Grilled two of my signature tenderloins yesterday, and while they tasted great, I still have a bit of work to do.
First, the logistics of the dish:
2 nice, Carlton Farms pork tenderloins, butterflied.
1/2 c. of Gorgonzola crumbles
2 c. of Spinach (fresh)
Olive Oil
Balsamic Vinegar
Salt, to taste
Pepper, to taste
Basically, i just butterflied the cuts, mixed up some Balsamic and Olive Oil, and let the tenderloins sit in that for about an hour or so. After that, I split the spinach and blue cheese between the two, rolled them up, and secured them with bamboo skewers.
Slap them on a hot grill for about 7 minutes a side (3 sides!) and you’ll be happy.
Unfortuantely, I would suggest not using Gorgonzola, or if you do, not salting the pork beforehand, as it came out a bit too salty for my tastes. Other than that, it’s a great and quick way to enjoy tenderloin.
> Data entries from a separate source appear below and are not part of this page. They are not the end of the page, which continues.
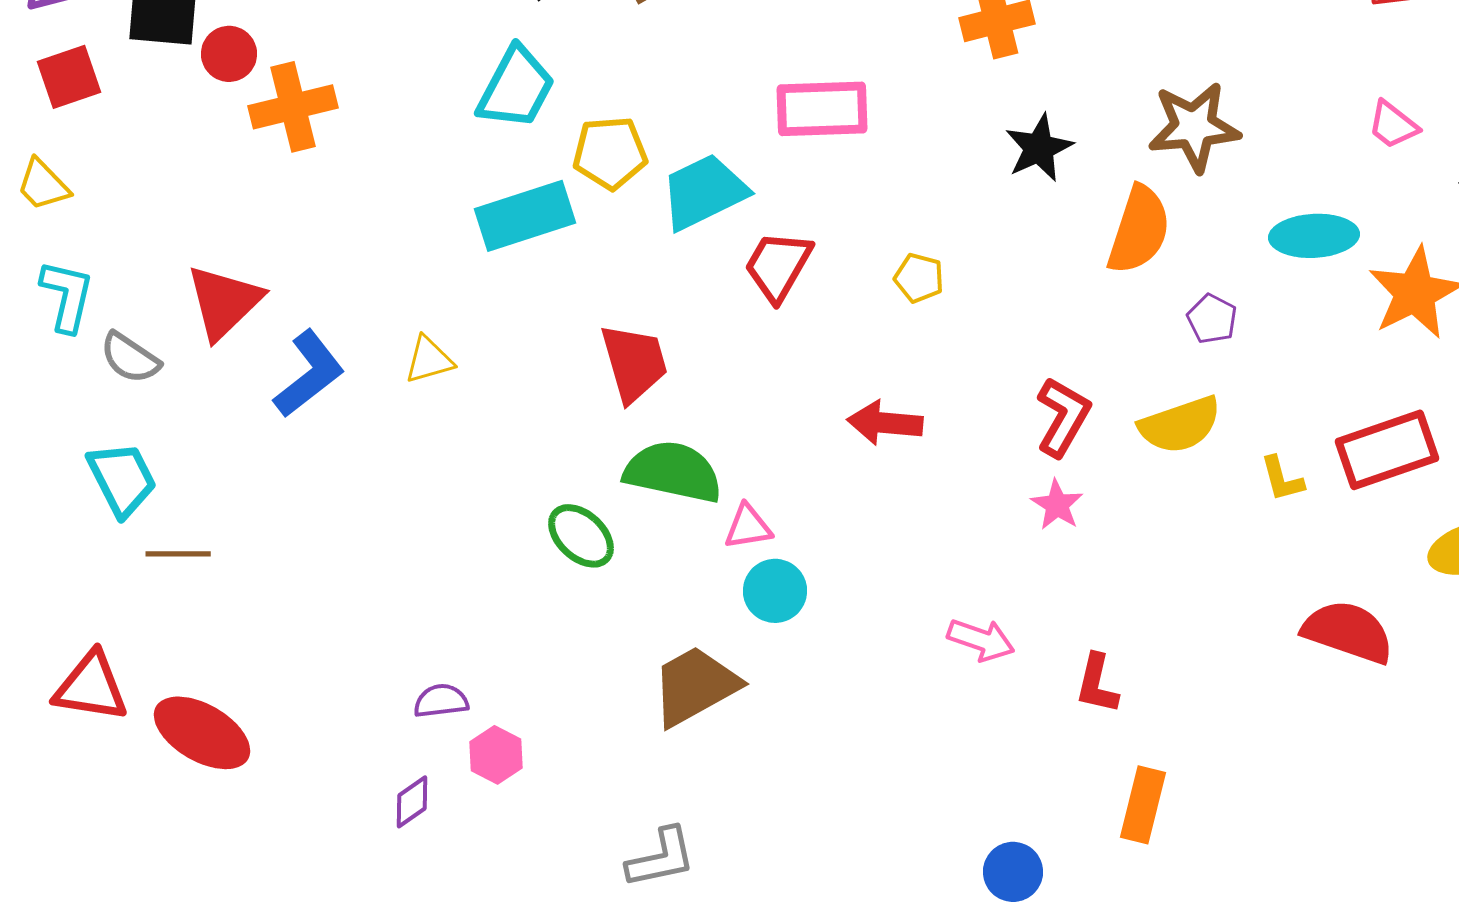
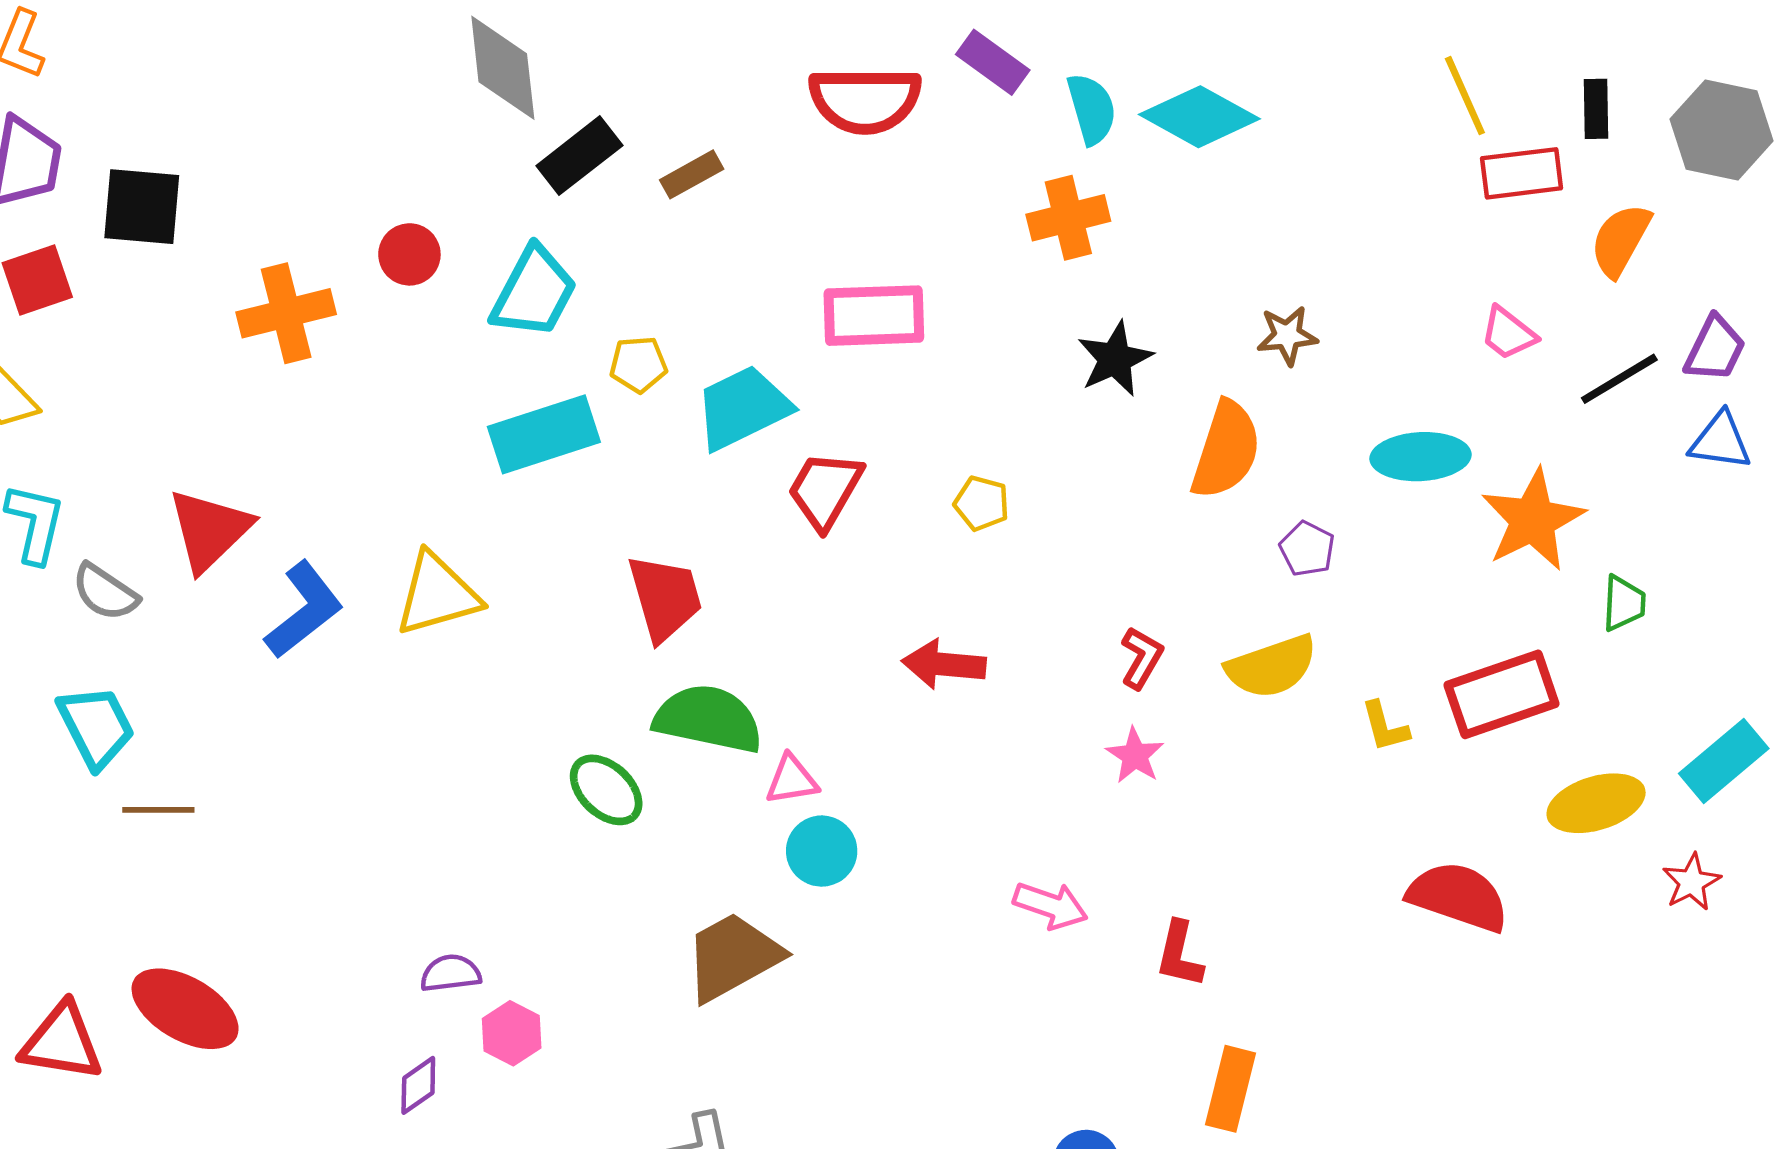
red circle: (229, 54) -> (409, 254), moved
brown star: (1194, 127) -> (1287, 336), size x0.6
yellow pentagon: (610, 153) -> (638, 364), size x0.7
yellow triangle: (429, 360) -> (437, 594), size x1.6
red L-shape: (1063, 417) -> (1142, 658), size x0.7
red triangle: (91, 687) -> (62, 1042), moved

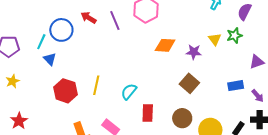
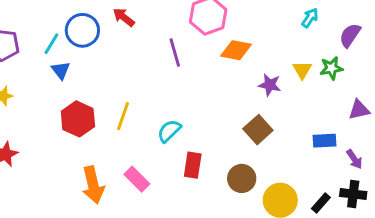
purple line: (115, 20) -> (175, 52), moved
orange diamond: (165, 45) -> (236, 50), moved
Also, don’t be afraid to cook your pork slightly pink - I was raised for years with the idea that undercooked pork housed Trichinosis and I’d die if it wasn’t cooked through (my mother was a good scare artist). Knowing where my meat comes from, and the process it goes through from farm to table allows me the ability to not worry about these sanitation issues.
Plus, slightly pink pork tenderloin is absolutely mind-blowing - a completely different texture on the tongue than fully-cooked…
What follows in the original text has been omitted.